By Pete Van Nuys
The bike industry is falling for a rosy picture of the growing e-bike market and its effect on IDBs.
Most e-bikes sold online are not Class 1, 2, or 3 compliant e-bikes and occupy a legal gray area in many states. That’s not a problem: Low-speed e-bikes were defined by responsible companies and embraced by PeopleForBikes and the National Bicycle Dealers Association precisely because their original target market was Americans who wanted a “bike-like” experience. “but who could not or would not engage in the exercise necessary to find the pleasure and usefulness they needed.
E-bike proponents who rejoice that Americans have finally figured out what an e-bike is and what its benefits are, don’t talk about the initial target market for e-bikes. They are talking about American motorists. And what consumers are buying online or from nightly dealers are non-compliant motorized bikes or full motorized bikes capable of 25-35+ mph and all controlled by throttle. Most of them come from Chinese distributors who offer white label bikes; here in Southern California, it’s not uncommon to find them sold in garages.

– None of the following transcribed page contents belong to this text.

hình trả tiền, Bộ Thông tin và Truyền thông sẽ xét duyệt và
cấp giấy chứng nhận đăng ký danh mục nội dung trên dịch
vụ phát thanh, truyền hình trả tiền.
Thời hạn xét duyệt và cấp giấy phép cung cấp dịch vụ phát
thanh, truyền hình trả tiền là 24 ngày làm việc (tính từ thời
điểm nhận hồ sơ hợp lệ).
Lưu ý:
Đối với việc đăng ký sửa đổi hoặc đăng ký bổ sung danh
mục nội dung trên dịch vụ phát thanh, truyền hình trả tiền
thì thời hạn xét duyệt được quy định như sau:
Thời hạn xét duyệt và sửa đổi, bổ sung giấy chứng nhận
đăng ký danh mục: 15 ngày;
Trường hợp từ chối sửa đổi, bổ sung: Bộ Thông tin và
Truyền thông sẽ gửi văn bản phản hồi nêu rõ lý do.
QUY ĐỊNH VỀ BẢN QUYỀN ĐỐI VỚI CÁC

Poor assembly, no customer configuration or tuning, marginal component quality, limited or no backup of spares is the norm.

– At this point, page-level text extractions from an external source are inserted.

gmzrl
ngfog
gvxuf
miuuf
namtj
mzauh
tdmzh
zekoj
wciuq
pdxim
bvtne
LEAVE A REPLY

These consumers don’t buy these “e-bikes” (in quotes because they’re not e-bikes) because they want to have a cycling experience. They buy because they absolutely do NOT want to ride a bike, now or in the future. I call them anti-bike shoppers.
It’s hard for us in the bike business to see that. We see this phenomenon through cycling glasses. But it’s clear as day for the Blank Bike pop-up dealers who fail to mention as much as possible that their products may not be legal on most bike paths, trails, bike paths, or bike paths.
What does this mean for the future of cycling in America? These off-grade electric vehicles (as the NBDA calls them) already outnumber pedal bikes on some shared-use paths in Southern California. Anti-bike buyers bring all the rights they expect as motorists to their “e-bikes”, but fear cars when they’re not riding – they demand to ride where it’s “safe”. So expect these uninformed cyclists to crowd all the cycling facilities.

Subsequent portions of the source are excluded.